It’s almost the end of the semester. Spring break is in the rearview mirror and you’re about to kick-off that last push towards finals. With everything else that’s been going on in your life, it’s easy to understand that sometimes things get lost in the shuffle—like looking for a summer internship. Oops? But your summer isn’t a lost cause quite yet. Here’s what to do if you’ve left looking for that summer internship until the very last minute.

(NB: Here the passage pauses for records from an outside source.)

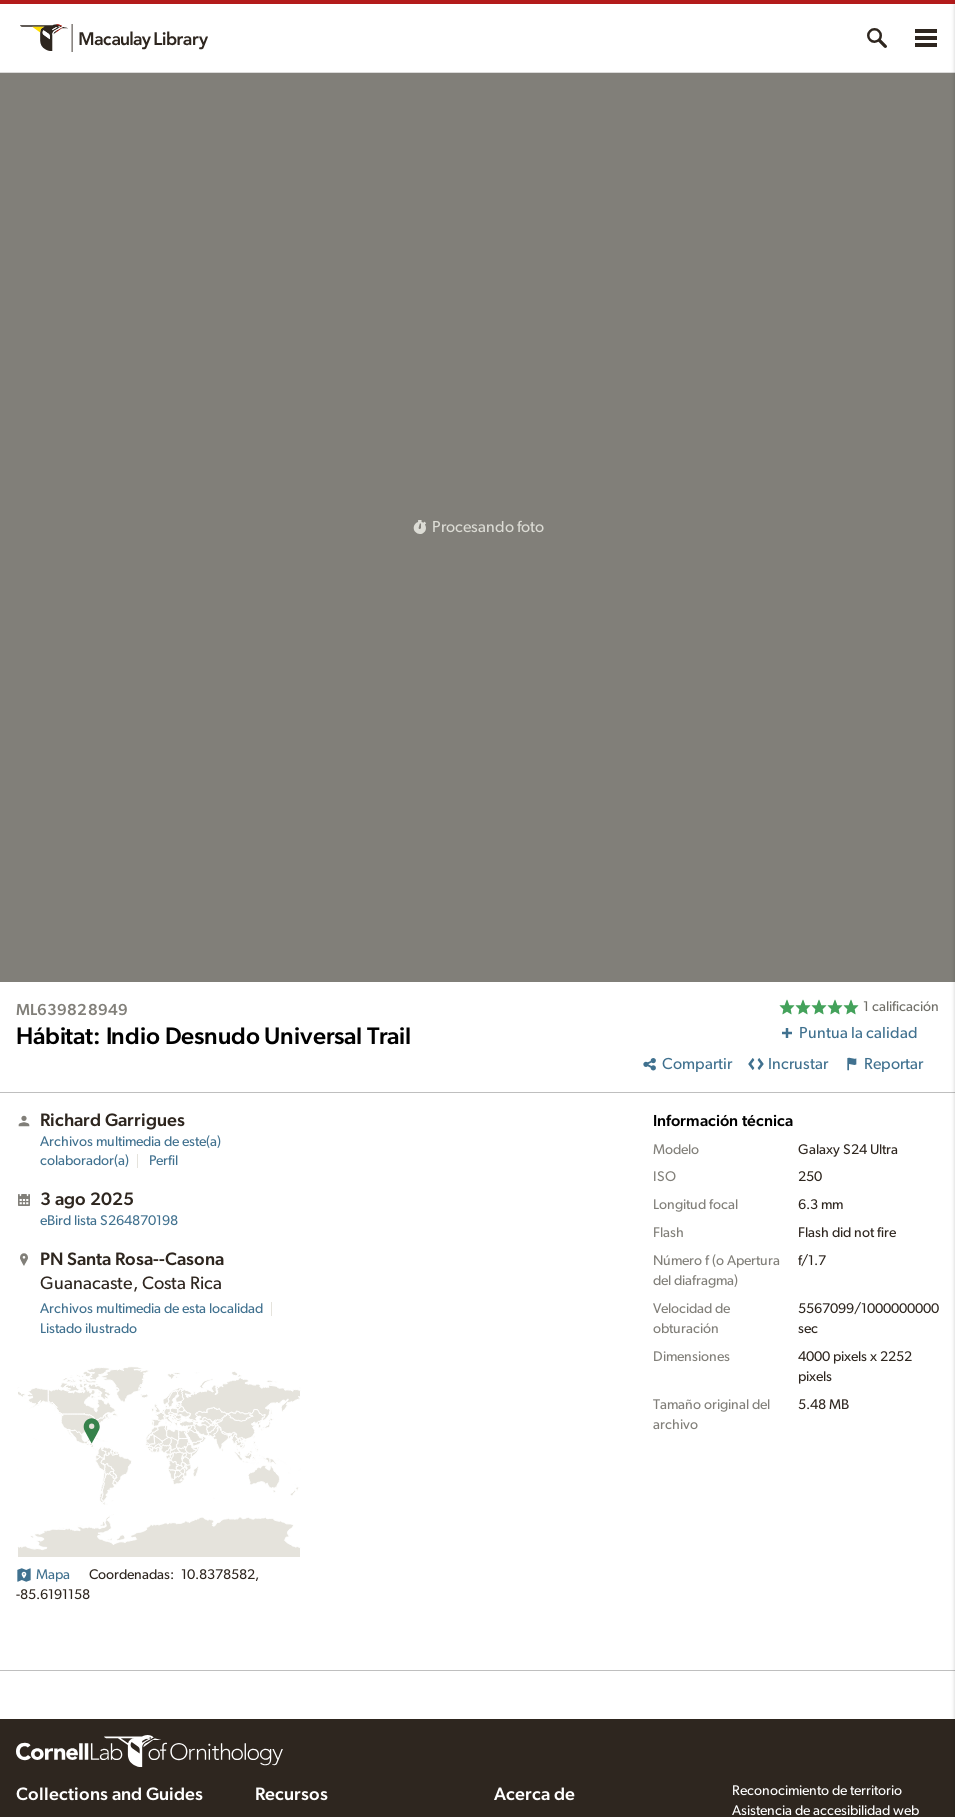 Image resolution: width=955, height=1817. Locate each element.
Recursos (291, 1795)
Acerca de (534, 1795)
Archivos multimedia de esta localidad (151, 1309)
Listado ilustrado (88, 1329)
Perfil (163, 1161)
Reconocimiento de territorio (817, 1791)
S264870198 (109, 1221)
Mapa (43, 1575) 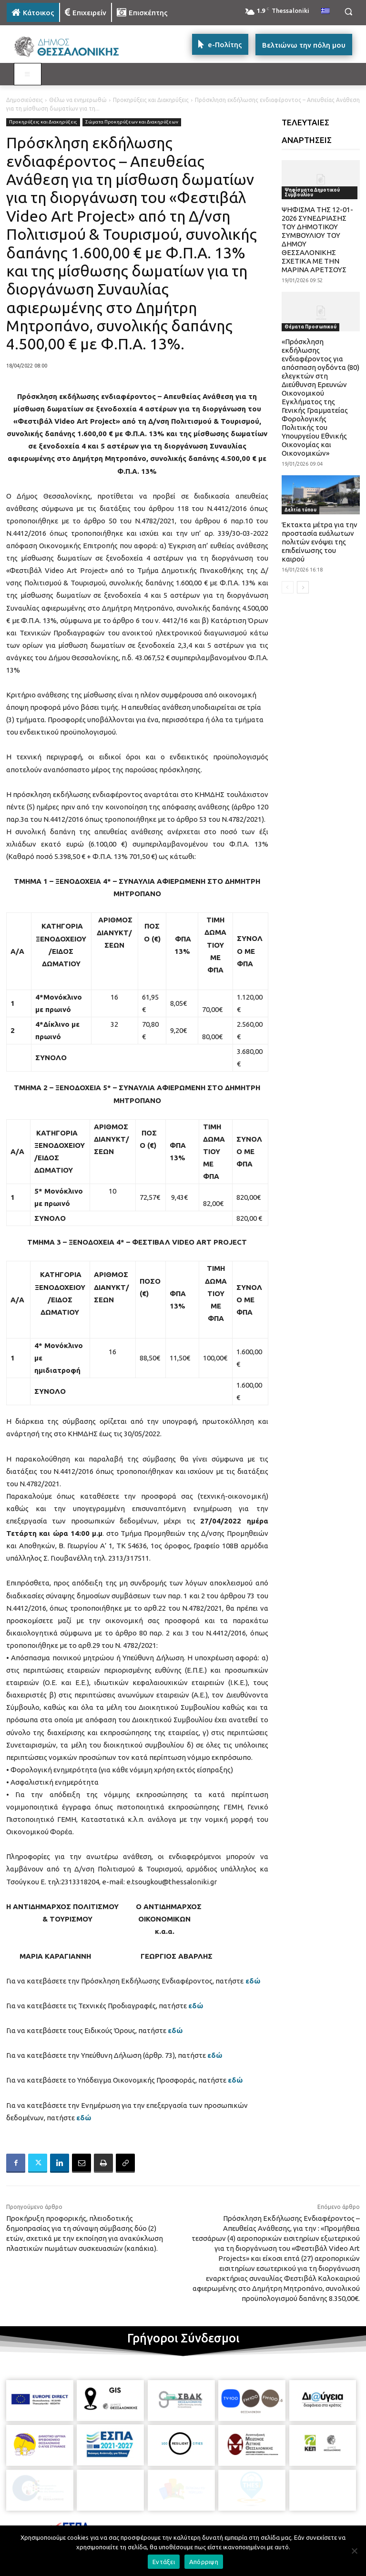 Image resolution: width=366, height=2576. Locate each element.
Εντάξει (163, 2561)
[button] (348, 11)
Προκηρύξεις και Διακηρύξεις (151, 100)
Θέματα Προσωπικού (310, 326)
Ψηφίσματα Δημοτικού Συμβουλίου (312, 192)
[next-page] (303, 587)
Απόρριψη (203, 2561)
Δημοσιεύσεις (24, 100)
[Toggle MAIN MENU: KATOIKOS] (27, 74)
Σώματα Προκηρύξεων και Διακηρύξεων (131, 122)
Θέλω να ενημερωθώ (78, 100)
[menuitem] (325, 11)
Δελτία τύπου (300, 509)
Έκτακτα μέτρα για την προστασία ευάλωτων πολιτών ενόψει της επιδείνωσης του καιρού (319, 542)
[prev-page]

It’s going to take some work
Okay, so maybe you missed the deadlines to apply for a few of those internships you were thinking about. Or maybe you put all your eggs in one basket and banked on a getting an internship that just didn’t work out. Whatever the reason, the fact is that starting to look later in the semester will be a little more difficult. “It will require more simultaneous work on your part,” says Laura Craig, Associate Director of Career Development at the Temple University Career Center. “That could include developing your professional brand and materials like a resume, researching industries and organizations, creating internship applications, and attending employer events.” It’s a lot to take on all at once, but it can pay off if you snag a great internship. Keep an eye on your campus’s Career Services job board if they have one or spend some quality time with online resources like internships.com. Not all internship applications operate on set deadlines and new postings get added every day. If you know what you’re looking for and have your resume polished up, it could just be a matter of keeping an eye out for the right posting to come along.
Mine your connections
You also don’t have to start from scratch. “Don’t struggle alone,” Craig says. “Start with your campus resources – faculty, academic advisors and your career services office.” You can also turn to the people you know well. Marketing professional Mara Hyman suggests that last-minute-internship hunters should “put together a list of the family friends, mentors, distant cousins, anyone you know working in your industries of choice, and reach out to them about summer volunteer opportunities.” For Hyman, this strategy was successful: “I ended up finding an internship not because one was posted for the company, but because I had worked with an organization in high school whose team happened to need assistance that summer.” You never know when someone you know will have some good suggestions – or even a job for you!
Networking is also key as the summer gets closer. Craig explains that networking “can take many forms ranging from identifying and contacting alumni on LinkedIn to reaching out to personal contacts, or meeting people at events.” If you’re new to networking, looking for an internship can be a great way to practice before you need to use those skills out in the real world. It also gives you a chance to build connections that you can turn to for your next internship or when you’re looking for a full-time job.
Job-hunting doesn’t always go perfectly. If you’re striking out looking in your particular field of interest, it might be time to think outside the box a little. Keep an eye out for positions that will let you work remotely or consider broadening your search to other fields where you might still get to do similar work. Smaller businesses with less competitive internship programs are great places to look for work. Maybe you missed the deadline to apply for that internship with a big marketing firm, but you can still get your feet wet in a marketing internship for a local company or nonprofit organization. With a smaller company, there’s also a good chance you’ll be given more to do. Look to community theaters, summer camps, your old favorite stores. As Hyman puts it, “Opportunities can pop up in the most unlikely of places, so don't give up!”
Internships aren’t everything
If all else fails, a regular job is always a solid option. It’s better to have something on your resume, even if it isn’t directly related to your future career. Retail or food service might not be glamorous but you’ll have plenty of stories to tell in interviews about how you work with others and resolve conflict. According to Craig, “there are many opportunities to build skills that are important to employers—communication skills, leadership, ability to take initiative and ability to solve problems among others. It’s acquiring those skills and articulating how you used them in your experiences that impresses employers.”
In the end, the most important thing to avoid spending the summer on sitting on the couch. So get out there and start looking! And maybe don’t leave it all until the last minute next year.